**Exercise instructions**
Restate all of the entries exactly, each line as it stands.

+++ Data for review +++

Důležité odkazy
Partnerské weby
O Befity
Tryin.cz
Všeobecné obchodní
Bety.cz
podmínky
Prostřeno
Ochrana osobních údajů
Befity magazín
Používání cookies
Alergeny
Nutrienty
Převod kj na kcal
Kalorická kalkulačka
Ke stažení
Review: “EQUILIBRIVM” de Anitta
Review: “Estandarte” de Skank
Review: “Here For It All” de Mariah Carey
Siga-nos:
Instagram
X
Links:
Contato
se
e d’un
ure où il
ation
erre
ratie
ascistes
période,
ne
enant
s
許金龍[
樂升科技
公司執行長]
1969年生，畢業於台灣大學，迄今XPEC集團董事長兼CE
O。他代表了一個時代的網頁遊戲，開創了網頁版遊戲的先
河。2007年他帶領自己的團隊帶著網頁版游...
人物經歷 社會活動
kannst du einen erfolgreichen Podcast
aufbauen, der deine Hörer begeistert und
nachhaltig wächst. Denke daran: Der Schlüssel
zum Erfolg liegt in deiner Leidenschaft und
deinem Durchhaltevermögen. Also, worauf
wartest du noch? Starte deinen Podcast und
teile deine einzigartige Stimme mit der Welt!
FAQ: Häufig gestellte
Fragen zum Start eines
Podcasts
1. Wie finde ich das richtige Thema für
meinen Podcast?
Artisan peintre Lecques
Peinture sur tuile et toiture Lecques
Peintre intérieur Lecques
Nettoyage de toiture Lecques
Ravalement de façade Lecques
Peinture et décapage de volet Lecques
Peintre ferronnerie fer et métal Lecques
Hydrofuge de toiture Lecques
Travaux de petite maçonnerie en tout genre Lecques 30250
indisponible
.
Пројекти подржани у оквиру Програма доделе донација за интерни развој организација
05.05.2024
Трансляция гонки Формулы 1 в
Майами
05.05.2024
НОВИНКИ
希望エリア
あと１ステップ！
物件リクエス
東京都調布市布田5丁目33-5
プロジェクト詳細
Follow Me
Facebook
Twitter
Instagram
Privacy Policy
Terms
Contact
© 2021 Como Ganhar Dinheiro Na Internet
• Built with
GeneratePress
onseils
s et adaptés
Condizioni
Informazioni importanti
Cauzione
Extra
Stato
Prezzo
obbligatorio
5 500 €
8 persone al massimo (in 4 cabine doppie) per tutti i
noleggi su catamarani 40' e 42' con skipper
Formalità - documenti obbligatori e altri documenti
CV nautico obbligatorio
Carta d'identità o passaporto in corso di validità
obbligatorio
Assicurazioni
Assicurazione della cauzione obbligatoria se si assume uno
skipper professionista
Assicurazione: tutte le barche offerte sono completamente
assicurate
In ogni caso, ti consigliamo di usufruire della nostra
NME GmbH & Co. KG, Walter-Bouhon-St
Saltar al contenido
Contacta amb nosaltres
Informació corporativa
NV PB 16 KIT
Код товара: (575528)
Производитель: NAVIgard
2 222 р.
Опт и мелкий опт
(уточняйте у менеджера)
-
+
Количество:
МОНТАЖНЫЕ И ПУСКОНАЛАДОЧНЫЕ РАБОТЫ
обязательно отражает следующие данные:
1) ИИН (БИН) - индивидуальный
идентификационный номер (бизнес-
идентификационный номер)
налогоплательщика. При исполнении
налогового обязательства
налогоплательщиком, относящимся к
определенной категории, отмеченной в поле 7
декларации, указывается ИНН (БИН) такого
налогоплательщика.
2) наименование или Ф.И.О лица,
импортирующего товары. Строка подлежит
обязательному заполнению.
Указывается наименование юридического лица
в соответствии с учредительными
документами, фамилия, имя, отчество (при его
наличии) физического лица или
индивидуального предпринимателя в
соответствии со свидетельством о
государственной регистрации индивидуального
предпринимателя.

+++

**Answer space**
Důležité odkazy
Partnerské weby
O Befity
Tryin.cz
Všeobecné obchodní
Bety.cz
podmínky
Prostřeno
Ochrana osobních údajů
Befity magazín
Používání cookies
Alergeny
Nutrienty
Převod kj na kcal
Kalorická kalkulačka
Ke stažení
Review: “EQUILIBRIVM” de Anitta
Review: “Estandarte” de Skank
Review: “Here For It All” de Mariah Carey
Siga-nos:
Instagram
X
Links:
Contato
se
e d’un
ure où il
ation
erre
ratie
ascistes
période,
ne
enant
s
許金龍[
樂升科技
公司執行長]
1969年生，畢業於台灣大學，迄今XPEC集團董事長兼CE
O。他代表了一個時代的網頁遊戲，開創了網頁版遊戲的先
河。2007年他帶領自己的團隊帶著網頁版游...
人物經歷 社會活動
kannst du einen erfolgreichen Podcast
aufbauen, der deine Hörer begeistert und
nachhaltig wächst. Denke daran: Der Schlüssel
zum Erfolg liegt in deiner Leidenschaft und
deinem Durchhaltevermögen. Also, worauf
wartest du noch? Starte deinen Podcast und
teile deine einzigartige Stimme mit der Welt!
FAQ: Häufig gestellte
Fragen zum Start eines
Podcasts
1. Wie finde ich das richtige Thema für
meinen Podcast?
Artisan peintre Lecques
Peinture sur tuile et toiture Lecques
Peintre intérieur Lecques
Nettoyage de toiture Lecques
Ravalement de façade Lecques
Peinture et décapage de volet Lecques
Peintre ferronnerie fer et métal Lecques
Hydrofuge de toiture Lecques
Travaux de petite maçonnerie en tout genre Lecques 30250
indisponible
.
Пројекти подржани у оквиру Програма доделе донација за интерни развој организација
05.05.2024
Трансляция гонки Формулы 1 в
Майами
05.05.2024
НОВИНКИ
希望エリア
あと１ステップ！
物件リクエス
東京都調布市布田5丁目33-5
プロジェクト詳細
Follow Me
Facebook
Twitter
Instagram
Privacy Policy
Terms
Contact
© 2021 Como Ganhar Dinheiro Na Internet
• Built with
GeneratePress
onseils
s et adaptés
Condizioni
Informazioni importanti
Cauzione
Extra
Stato
Prezzo
obbligatorio
5 500 €
8 persone al massimo (in 4 cabine doppie) per tutti i
noleggi su catamarani 40' e 42' con skipper
Formalità - documenti obbligatori e altri documenti
CV nautico obbligatorio
Carta d'identità o passaporto in corso di validità
obbligatorio
Assicurazioni
Assicurazione della cauzione obbligatoria se si assume uno
skipper professionista
Assicurazione: tutte le barche offerte sono completamente
assicurate
In ogni caso, ti consigliamo di usufruire della nostra
NME GmbH & Co. KG, Walter-Bouhon-St
Saltar al contenido
Contacta amb nosaltres
Informació corporativa
NV PB 16 KIT
Код товара: (575528)
Производитель: NAVIgard
2 222 р.
Опт и мелкий опт
(уточняйте у менеджера)
-
+
Количество:
МОНТАЖНЫЕ И ПУСКОНАЛАДОЧНЫЕ РАБОТЫ
обязательно отражает следующие данные:
1) ИИН (БИН) - индивидуальный
идентификационный номер (бизнес-
идентификационный номер)
налогоплательщика. При исполнении
налогового обязательства
налогоплательщиком, относящимся к
определенной категории, отмеченной в поле 7
декларации, указывается ИНН (БИН) такого
налогоплательщика.
2) наименование или Ф.И.О лица,
импортирующего товары. Строка подлежит
обязательному заполнению.
Указывается наименование юридического лица
в соответствии с учредительными
документами, фамилия, имя, отчество (при его
наличии) физического лица или
индивидуального предпринимателя в
соответствии со свидетельством о
государственной регистрации индивидуального
предпринимателя.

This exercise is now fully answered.